The Other

In the first room of the New Orleans Voodoo Museum, I see the Bodhisattva of the Northern Ch '1 Dynasty and a Japanese devil mask of the Sacarno God of the 12th century. I love and study both East Asian and New Orlean’s culture, so I want to find the connection between the two or the influences one had on the other. However in this context I could find more overlap between fire and ice. 




From what I can understand, New Orleans is special not solely in its diversity but because of its history of diversity giving rise to an amalgamation of cultures. Not just a mixture. Most densely populated cities around the U.S. can boast diversity.

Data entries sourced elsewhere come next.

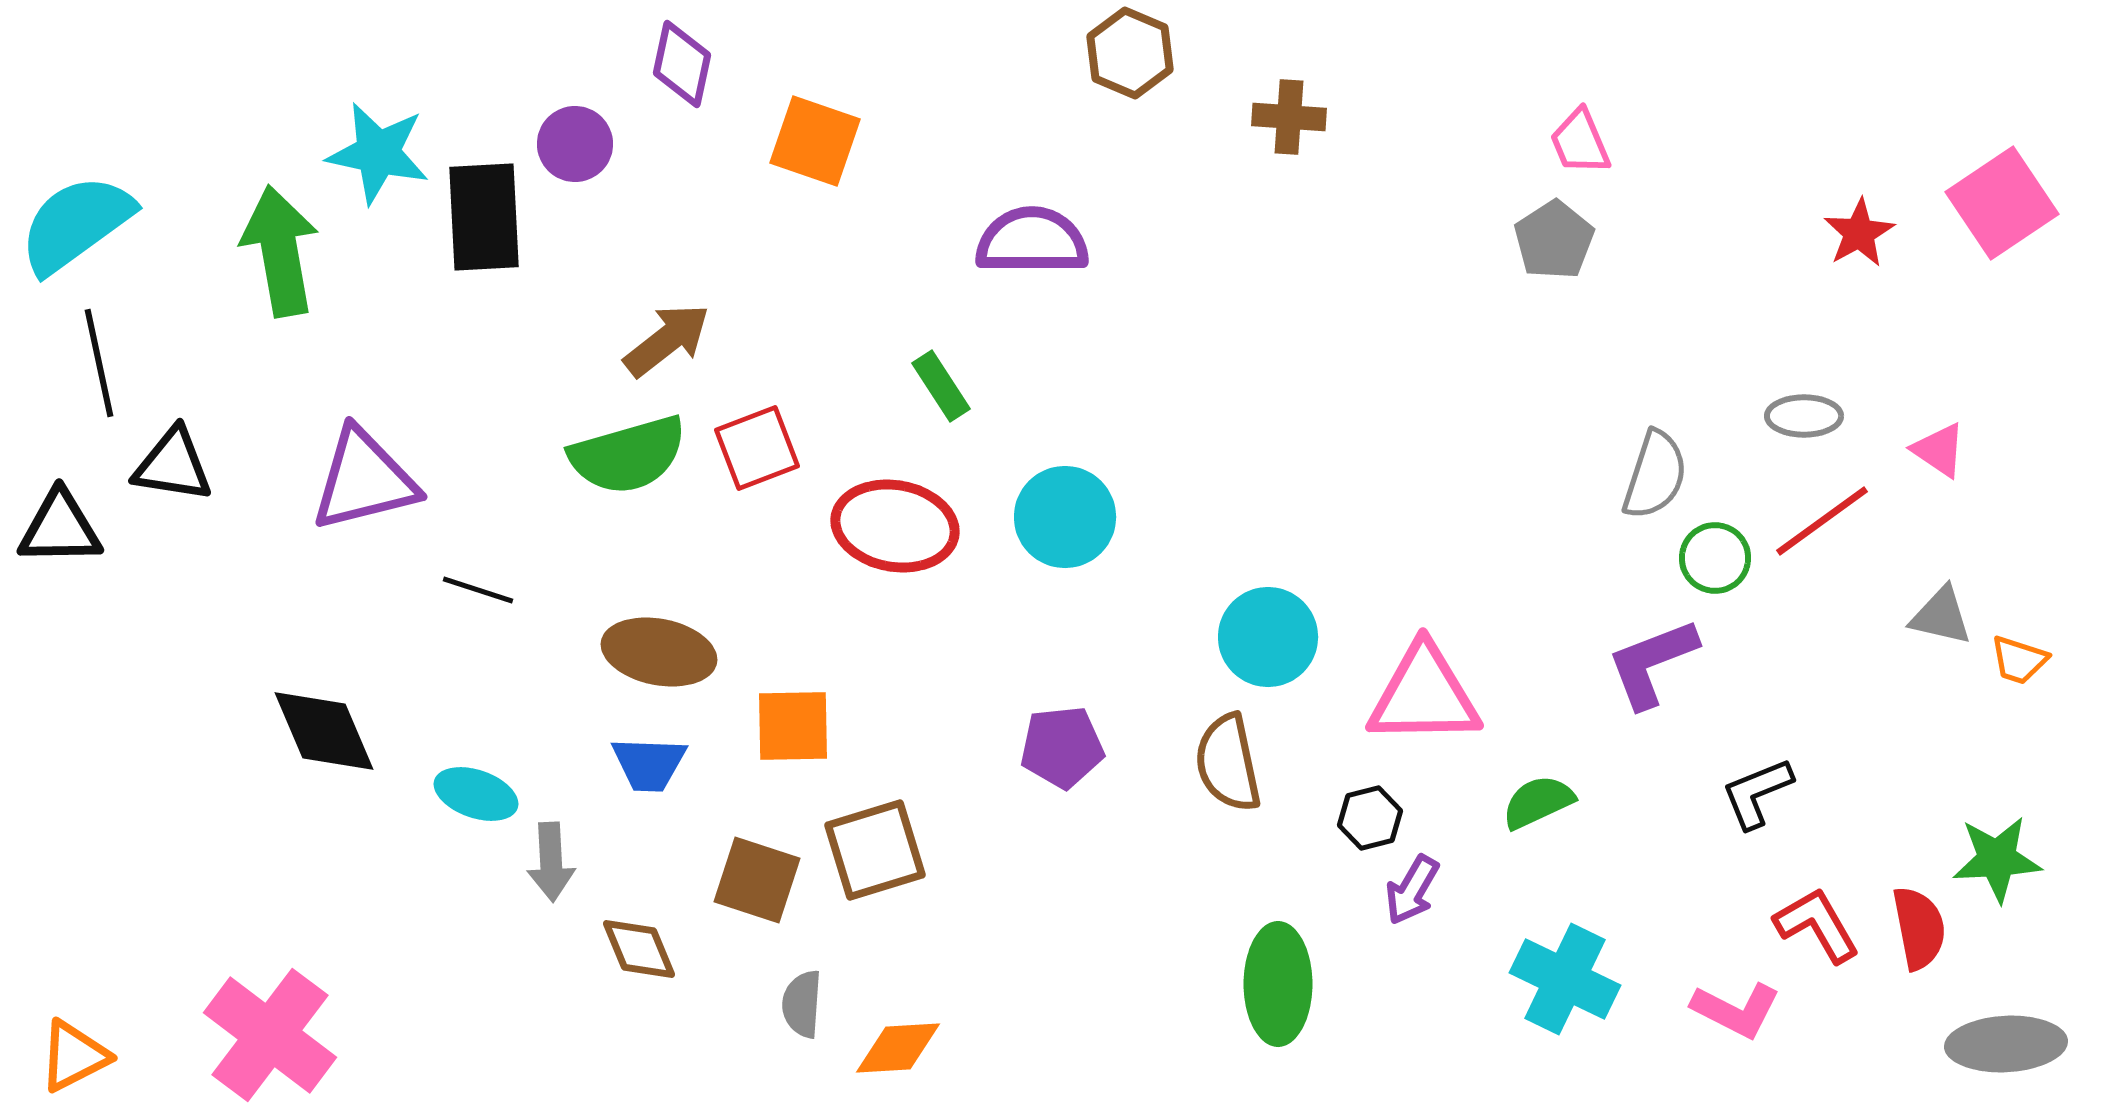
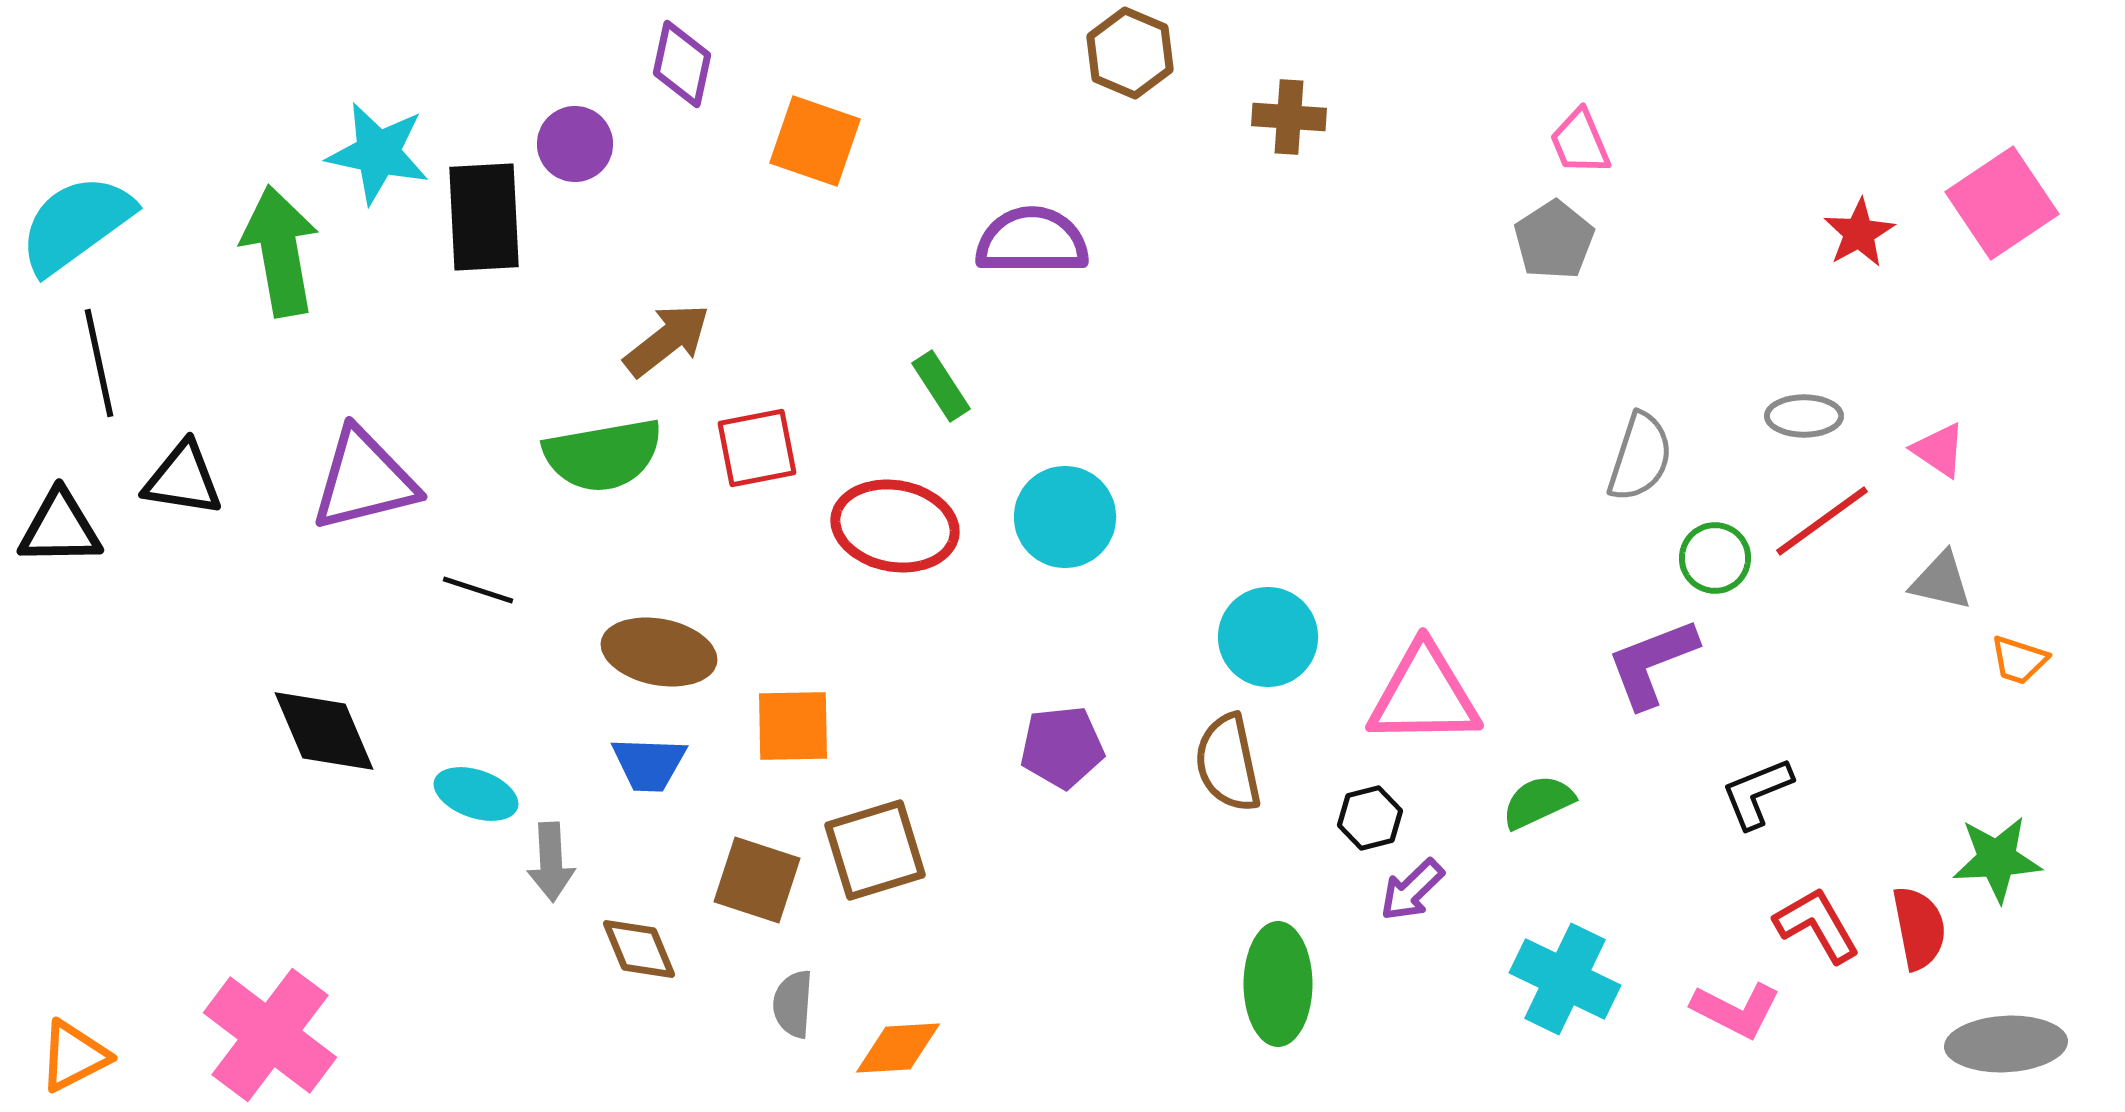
red square at (757, 448): rotated 10 degrees clockwise
green semicircle at (628, 455): moved 25 px left; rotated 6 degrees clockwise
black triangle at (173, 465): moved 10 px right, 14 px down
gray semicircle at (1655, 475): moved 15 px left, 18 px up
gray triangle at (1941, 616): moved 35 px up
purple arrow at (1412, 890): rotated 16 degrees clockwise
gray semicircle at (802, 1004): moved 9 px left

As a matter of fact, several cities beat New Orleans statistically in that respect. But New Orleans has an edge on them because of identity as a whole. When I eat the gumbo here I taste several components of Spanish and French cuisine, along with the Southern touch. It has become its own. The same cannot be said about the other diverse cities. No one craves San Francisco food, it's not a thing.




I started realizing not fully understanding the culture of this place results in a demeaning and over simplification of its culture. Anne Rice describes late 18th century New Orleans with detail and care, but everything is the other. Everything is exciting, erotic, and exotic. New Orleans is the exotic other. 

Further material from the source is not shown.